--- ASSIGNED TASK ---
In the records below, find the line that contains "んが役に立つような情報を書いています。" and the line that contains "КРАСНЫЙ ДЕСЕРТ"; write out exactly those two lines and everything between them, without the pictures.

--- PROVIDED MATERIAL ---
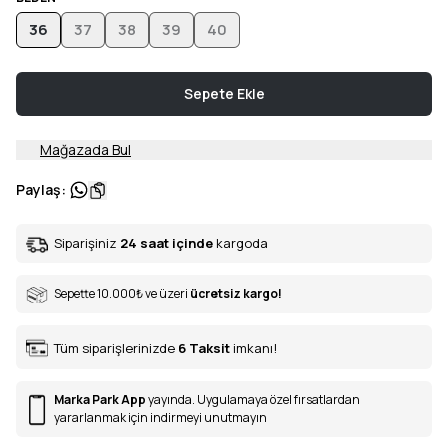
36
37
38
39
40
Sepete Ekle
Mağazada Bul
Paylaş
:
Siparişiniz
24 saat içinde
kargoda
Sepette 10.000
₺
ve üzeri
ücretsiz kargo!
Tüm siparişlerinizde
6
Taksit
imkanı!
Marka Park App
yayında. Uygulamaya özel fırsatlardan
yararlanmak için indirmeyi unutmayın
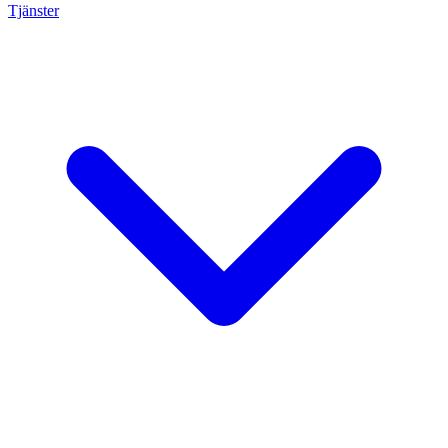
Tjänster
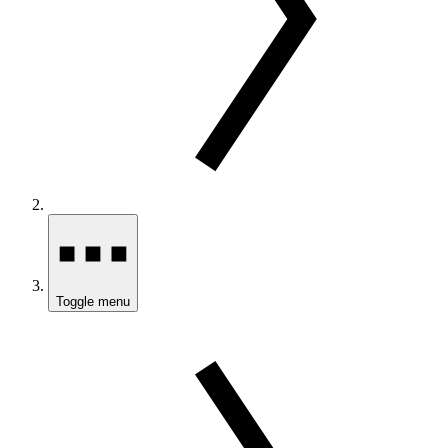
Toggle menu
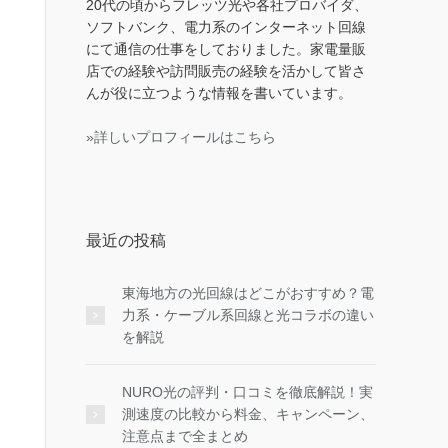
20代の頃からフレッツ光や各社プロバイダ、
ソフトバンク、電力系のインターネット回線
にて通信の仕事をしておりました。家電量販
店での経験や訪問販売の経験を活かして皆さ
んが役に立つような情報を書いています。
»詳しいプロフィールはこちら
最近の投稿
東海地方の光回線はどこがおすすめ？電
力系・ケーブル系回線と光コラボの違い
を解説
NURO光の評判・口コミを徹底解説！実
測速度の比較から料金、キャンペーン、
注意点まで全まとめ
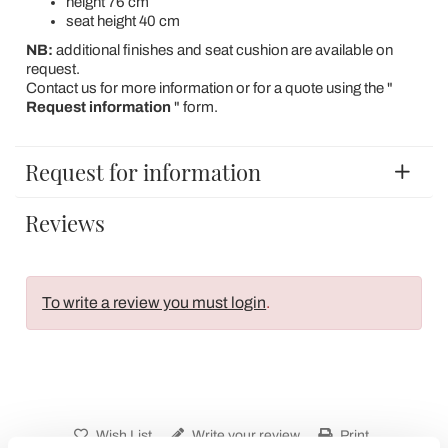
height 76 cm
seat height 40 cm
NB:
additional finishes and seat cushion are available on
request.
Contact us for more information or for a quote using the "
Request information
" form.
Request for information
Reviews
To write a review you must login
.
Wish List
Write your review
Print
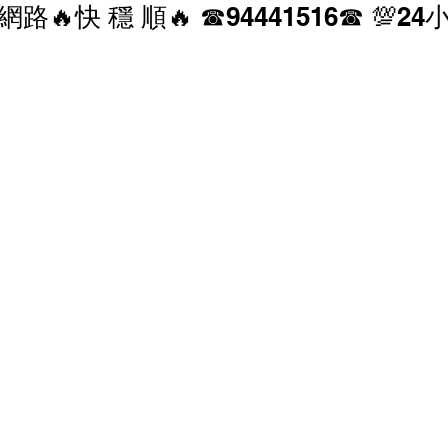
網路🔥快 穩 順🔥 ☎94441516☎ 💯
香港寬頻 優惠
NOW 優惠
中國電信 優惠
家居寬頻優惠
中國聯通 優恵
商業寬頻 優恵
寬頻優惠
HGC 環電 商業寬頻 電話線優惠
 電話線優惠
辦公室打印機 優惠
商鋪智能收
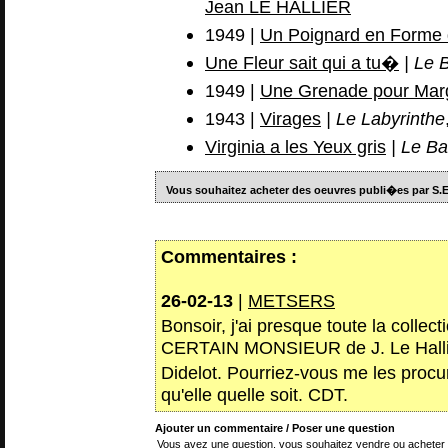
Jean LE HALLIER
1949 |
Un Poignard en Forme 
Une Fleur sait qui a tu�
| Le 
1949 |
Une Grenade pour Mar
1943 |
Virages
| Le Labyrinthe
Virginia a les Yeux gris
| Le Ba
Vous souhaitez acheter des oeuvres publi�es par S.E
Commentaires :
26-02-13
|
METSERS
Bonsoir, j'ai presque toute la coll
CERTAIN MONSIEUR de J. Le Halli
Didelot. Pourriez-vous me les procu
qu'elle quelle soit. CDT.
Ajouter un commentaire / Poser une question
Vous avez une question, vous souhaitez vendre ou acheter 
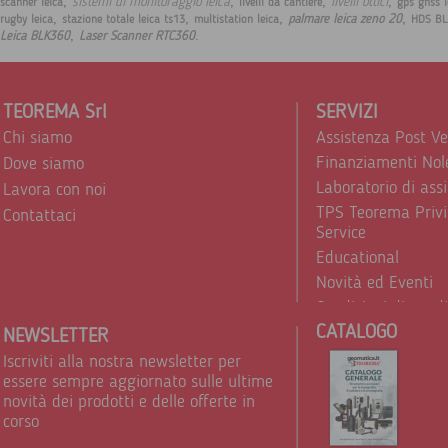
,
,
,
,
sistemi di monitoraggio leica
livelli ottici
scanner leica
livelli da cantiere
gps gnss l
,
,
,
,
palmare leica zeno 20
rugby leica
stazione totale leica ts13
multistation leica
HDS BL
,
.
Leica BLK360
Laser Scanner RTC360
TEOREMA Srl
SERVIZI
Chi siamo
Assistenza Post V
Finanziamenti Nol
Dove siamo
Laboratorio di ass
Lavora con noi
TPS Teorema Privi
Contattaci
Service
Educational
Novità ed Eventi
Condizioni di vend
CATALOGO
Trattamento dei d
NEWSLETTER
Iscriviti alla nostra newsletter per
essere sempre aggiornato sulle ultime
novità dei prodotti e delle offerte in
corso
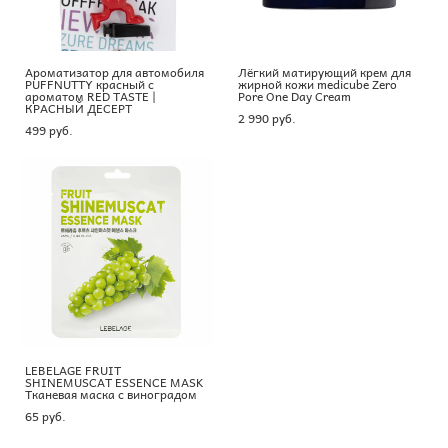
Ароматизатор для автомобиля
Лёгкий матирующий крем для
PUFFNUTTY красный с
жирной кожи medicube Zero
ароматом RED TASTE |
Pore One Day Cream
КРАСНЫЙ ДЕСЕРТ
2 990 pуб.
499 pуб.
LEBELAGE FRUIT
SHINEMUSCAT ESSENCE MASK
Тканевая маска с виноградом
65 pуб.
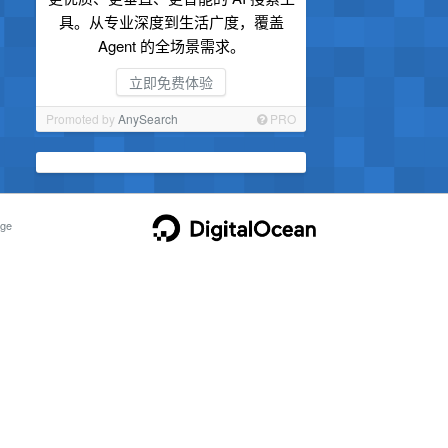
具。从专业深度到生活广度，覆盖
Agent 的全场景需求。
立即免费体验
Promoted by
AnySearch
PRO
ge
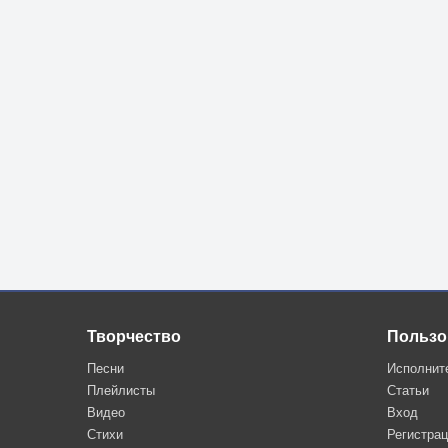
Творчество
Пользо
Песни
Исполнит
Плейлисты
Статьи
Видео
Вход
Стихи
Регистра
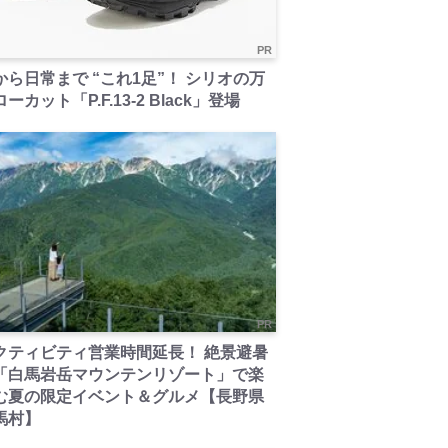
PR
から日常まで “これ1足”！ シリオの万
ーカット「P.F.13-2 Black」登場
PR
クティビティ営業時間延長！ 絶景避暑
「白馬岩岳マウンテンリゾート」で楽
む夏の限定イベント＆グルメ【長野県
馬村】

--- ANSWER ---
んが役に立つような情報を書いています。
»詳しいプロフィールはこちら
最近の投稿
東海地方の光回線はどこがおすすめ？電
力系・ケーブル系回線と光コラボの違い
を解説
NURO光の評判・口コミを徹底解説！実
測速度の比較から料金、キャンペーン、
注意点まで全まとめ
height 76 cm
seat height 40 cm
NB:
additional finishes and seat cushion are available on
request.
Contact us for more information or for a quote using the "
Request information
" form.
Request for information
Reviews
To write a review you must login
.
Wish List
Write your review
Print
網路🔥快 穩 順🔥 ☎94441516☎ 💯
香港寬頻 優惠
NOW 優惠
中國電信 優惠
家居寬頻優惠
中國聯通 優恵
商業寬頻 優恵
寬頻優惠
HGC 環電 商業寬頻 電話線優惠
 電話線優惠
辦公室打印機 優惠
商鋪智能收
Jean LE HALLIER
1949 |
Un Poignard en Forme 
Une Fleur sait qui a tu�
| Le 
1949 |
Une Grenade pour Mar
1943 |
Virages
| Le Labyrinthe
Virginia a les Yeux gris
| Le Ba
Vous souhaitez acheter des oeuvres publi�es par S.E
Commentaires :
26-02-13
|
METSERS
Bonsoir, j'ai presque toute la coll
CERTAIN MONSIEUR de J. Le Halli
Didelot. Pourriez-vous me les procu
qu'elle quelle soit. CDT.
Ajouter un commentaire / Poser une question
Vous avez une question, vous souhaitez vendre ou acheter 
,
,
,
,
sistemi di monitoraggio leica
livelli ottici
scanner leica
livelli da cantiere
gps gnss l
,
,
,
,
palmare leica zeno 20
rugby leica
stazione totale leica ts13
multistation leica
HDS BL
,
.
Leica BLK360
Laser Scanner RTC360
TEOREMA Srl
SERVIZI
Chi siamo
Assistenza Post V
Finanziamenti Nol
Dove siamo
Laboratorio di ass
Lavora con noi
TPS Teorema Privi
Contattaci
Service
Educational
Novità ed Eventi
Condizioni di vend
CATALOGO
Trattamento dei d
NEWSLETTER
Iscriviti alla nostra newsletter per
essere sempre aggiornato sulle ultime
novità dei prodotti e delle offerte in
corso
Ароматизатор для автомобиля
Лёгкий матирующий крем для
PUFFNUTTY красный с
жирной кожи medicube Zero
ароматом RED TASTE |
Pore One Day Cream
КРАСНЫЙ ДЕСЕРТ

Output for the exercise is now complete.